Assignment. Of all the lines in the entries below, give again exactly those starting at the line containing "The History Of Rome" and ending at the line containing "The Samaritans", both ends included, and no others.

Transcribed page contents
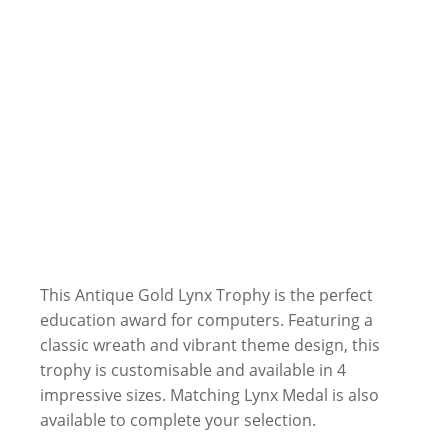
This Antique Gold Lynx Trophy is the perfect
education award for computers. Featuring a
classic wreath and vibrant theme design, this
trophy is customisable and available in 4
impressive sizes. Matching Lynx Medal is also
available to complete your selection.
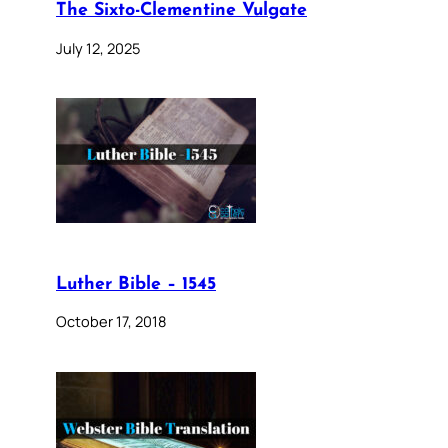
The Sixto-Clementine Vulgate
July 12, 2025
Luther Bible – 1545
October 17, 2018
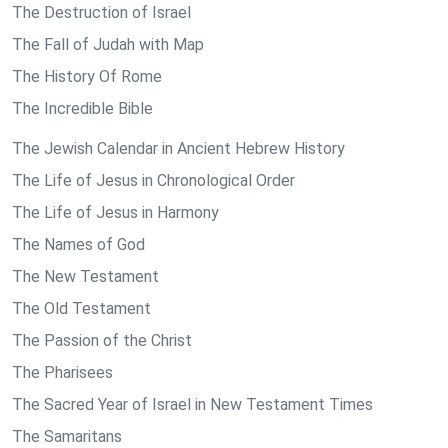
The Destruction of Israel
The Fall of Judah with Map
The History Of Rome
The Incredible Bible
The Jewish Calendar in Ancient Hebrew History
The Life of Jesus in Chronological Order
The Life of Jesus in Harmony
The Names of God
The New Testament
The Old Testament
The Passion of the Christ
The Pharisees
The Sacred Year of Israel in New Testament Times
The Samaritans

---

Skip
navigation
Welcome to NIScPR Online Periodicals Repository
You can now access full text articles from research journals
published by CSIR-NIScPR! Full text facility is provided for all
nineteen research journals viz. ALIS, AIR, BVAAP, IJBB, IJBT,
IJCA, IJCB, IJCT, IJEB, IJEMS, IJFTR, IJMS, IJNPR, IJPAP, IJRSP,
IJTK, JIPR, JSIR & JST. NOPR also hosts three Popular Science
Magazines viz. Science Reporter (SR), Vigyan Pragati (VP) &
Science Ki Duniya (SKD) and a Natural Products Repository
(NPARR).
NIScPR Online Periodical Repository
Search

* * *

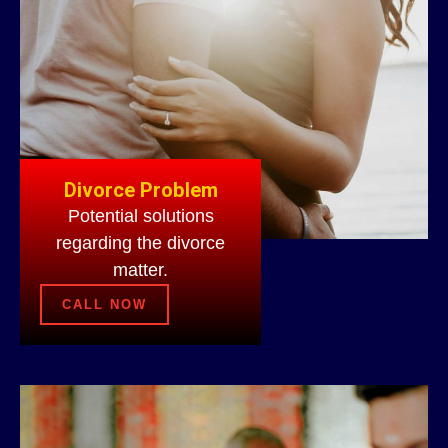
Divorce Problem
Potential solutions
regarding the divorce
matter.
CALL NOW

Response below.
The History Of Rome
The Incredible Bible
The Jewish Calendar in Ancient Hebrew History
The Life of Jesus in Chronological Order
The Life of Jesus in Harmony
The Names of God
The New Testament
The Old Testament
The Passion of the Christ
The Pharisees
The Sacred Year of Israel in New Testament Times
The Samaritans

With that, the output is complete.